That 140 years of jurisprudence is an ass.
I don’t think people are being fair to Scalia. He is just saying that the Court ought to always make as limited rulings as possible. Why overrule 140 years of precedence when you can accomplish the same result and not disturb any precedence?
The answer of course is because the precedence is wrong. Scalia I think would respond by saying that the Court owes the country as consistent of an application of laws as possible. If you overrule Slaughterhouse a lot of law goes out the window. Now, maybe that is a good thing. But, it is also a lot of displacement and uncertainty that could be avoided by using substantive due process. If the other law is so bad, then bring a case before the court where overruling Slaughter is the only way to get to the proper result. Scalia doesn’t want to re-write law if he doesn’t have to.
This whole exchange puts lie to the liberal cartoon that Scalia is some kind of a partisan lunatic aiming to destroy all established precedent in name of originalism.
I think you are right on Scalia’s reasoning and he is wrong for reasoning that way. A decade plus ago, I saw him make a comment that basically said he avoids chaotic changes.
Personally, I think “displacement and uncertainty” are good things.

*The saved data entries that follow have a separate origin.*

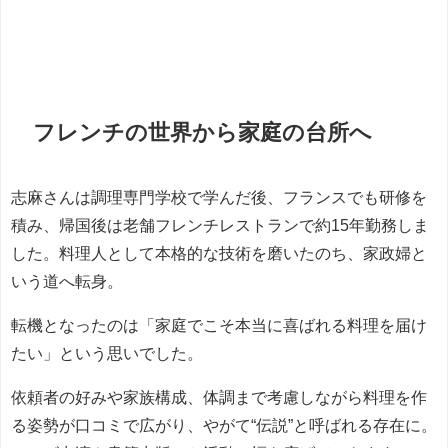
フレンチの世界から家庭の台所へ
志麻さんは調理専門学校で学んだ後、フランスでも研修を
積み、帰国後は老舗フレンチレストランで約15年勤務しま
した。料理人として本格的な技術を磨いたのち、家政婦と
いう道へ転身。
転機となったのは「家庭でこそ本当に喜ばれる料理を届け
たい」という思いでした。
依頼者の好みや家族構成、体調まで考慮しながら料理を作
る姿勢が口コミで広がり、やがて“伝説”と呼ばれる存在に。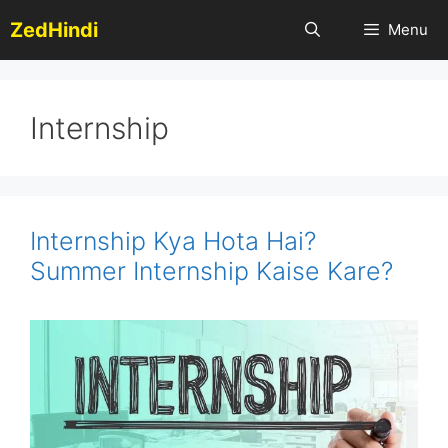
Skip
ZedHindi
Menu
to
content
Internship
Internship Kya Hota Hai?
Summer Internship Kaise Kare?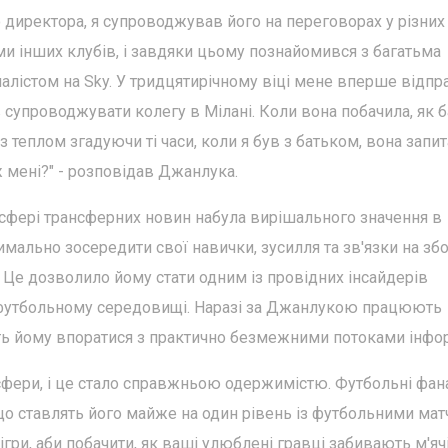
 директора, я супроводжував його на переговорах у різних
ми інших клубів, і завдяки цьому познайомився з багатьма
лістом на Sky. У тридцятирічному віці мене вперше відпр
 супроводжувати колегу в Мілані. Коли вона побачила, як б
 теплом згадуючи ті часи, коли я був з батьком, вона запит
іж мені?" - розповідав Джанлука.
 сфері трансферних новин набула вирішального значення в
мально зосередити свої навички, зусилля та зв'язки на збо
. Це дозволило йому стати одним із провідних інсайдерів
му футбольному середовищі. Наразі за Джанлукою працюють
ають йому впоратися з практично безмежними потоками інфор
нсфери, і це стало справжньою одержимістю. Футбольні фан
о ставлять його майже на один рівень із футбольними мат
ігри, аби побачити, як ваші улюблені гравці забивають м'яч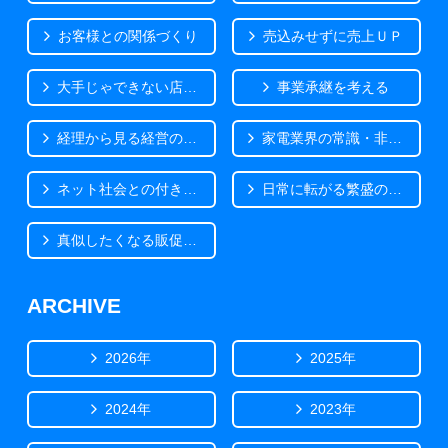
お客様との関係づくり
売込みせずに売上ＵＰ
大手じゃできない店づくり
事業承継を考える
経理から見る経営の気づき
家電業界の常識・非常識
ネット社会との付き合い方
日常に転がる繁盛のヒント
真似したくなる販促事例
ARCHIVE
2026年
2025年
2024年
2023年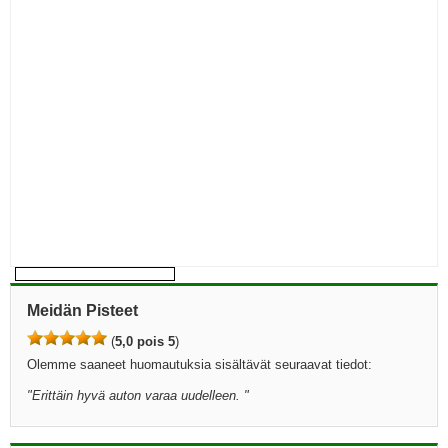
Meidän Pisteet
(
5,0 pois 5
)
Olemme saaneet huomautuksia sisältävät seuraavat tiedot:
"
Erittäin hyvä auton varaa uudelleen.
"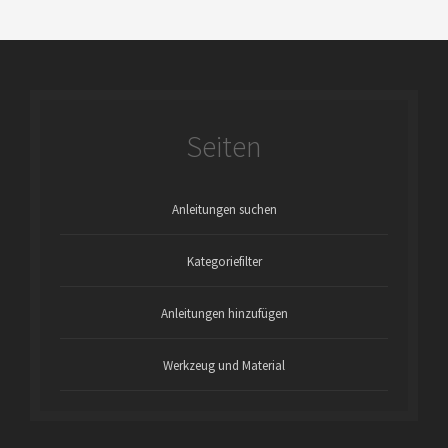
Seiten
Anleitungen suchen
Kategoriefilter
Anleitungen hinzufügen
Werkzeug und Material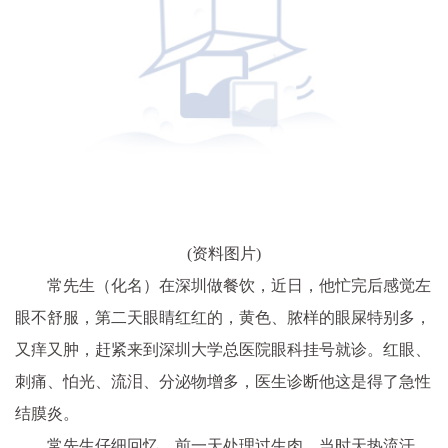
(资料图片)
常先生（化名）在深圳做餐饮，近日，他忙完后感觉左
眼不舒服，第二天眼睛红红的，黄色、脓样的眼屎特别多，
又痒又肿，赶紧来到深圳大学总医院眼科挂号就诊。红眼、
刺痛、怕光、流泪、分泌物增多，医生诊断他这是得了急性
结膜炎。
常先生仔细回忆，前一天处理过生肉，当时天热流汗，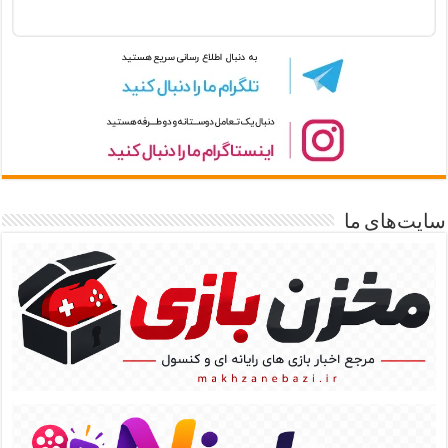
سایت‌های ما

Its been awhile, I forgot the proper ending to that comment:
Hail Eris!
So, robc, you’re a Shadow as opposed to Scalia being a Vorlon?
If you overrule Slaughterhouse a lot of law goes out the window. Now, maybe that is a good thing.
…and Scalia won’t do that, or any of the others, because they are cowardly pieces of shit.
Jesus fucking christ, it isn’t like the fucking world will implode if Slaghterhouse is overruled. Of course I could be wrong. Perhaps the etiology of the 2012 end of the world starts with the overturning of Slaughterhouse….. but probably not.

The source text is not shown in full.